---------- DATA RECORDS
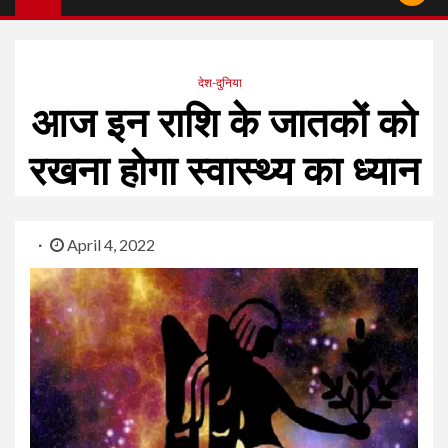
देश-दुनिया
आज इन राशि के जातकों को
रखना होगा स्वास्थ्य का ध्यान
April 4, 2022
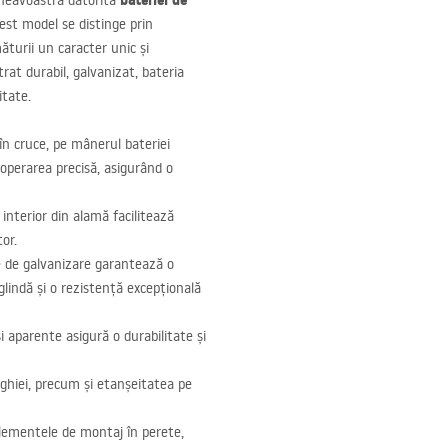
bateriei de
mneavoastră datorită
cest model se distinge prin
ăturii un caracter unic și
trat durabil, galvanizat, bateria
itate.
în cruce, pe mânerul bateriei
 operarea precisă, asigurând o
 interior din alamă facilitează
tor.
 de galvanizare garantează o
oglindă și o rezistență excepțională
 aparente asigură o durabilitate și
ghiei, precum și etanșeitatea pe
lementele de montaj în perete,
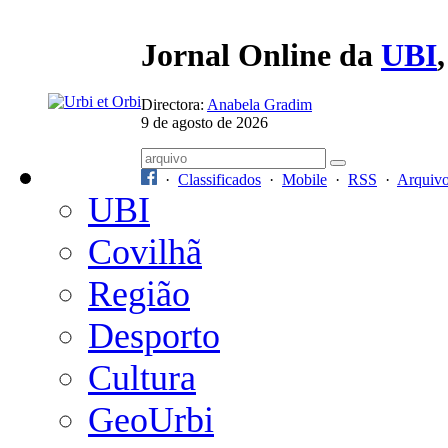
Jornal Online da
UBI
Directora:
Anabela Gradim
9 de agosto de 2026
·
Classificados
·
Mobile
·
RSS
·
Arquiv
UBI
Covilhã
Região
Desporto
Cultura
GeoUrbi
--------------------
> ASSIGNMENT: Retyped exactly, the lines from the one holding "cest model se distinge prin" through the last line of the data above are the whole answer. Pictures stay out.

> RESPONSE:
cest model se distinge prin
ăturii un caracter unic și
trat durabil, galvanizat, bateria
itate.
în cruce, pe mânerul bateriei
 operarea precisă, asigurând o
 interior din alamă facilitează
tor.
 de galvanizare garantează o
oglindă și o rezistență excepțională
 aparente asigură o durabilitate și
ghiei, precum și etanșeitatea pe
lementele de montaj în perete,
Jornal Online da
UBI
Directora:
Anabela Gradim
9 de agosto de 2026
·
Classificados
·
Mobile
·
RSS
·
Arquiv
UBI
Covilhã
Região
Desporto
Cultura
GeoUrbi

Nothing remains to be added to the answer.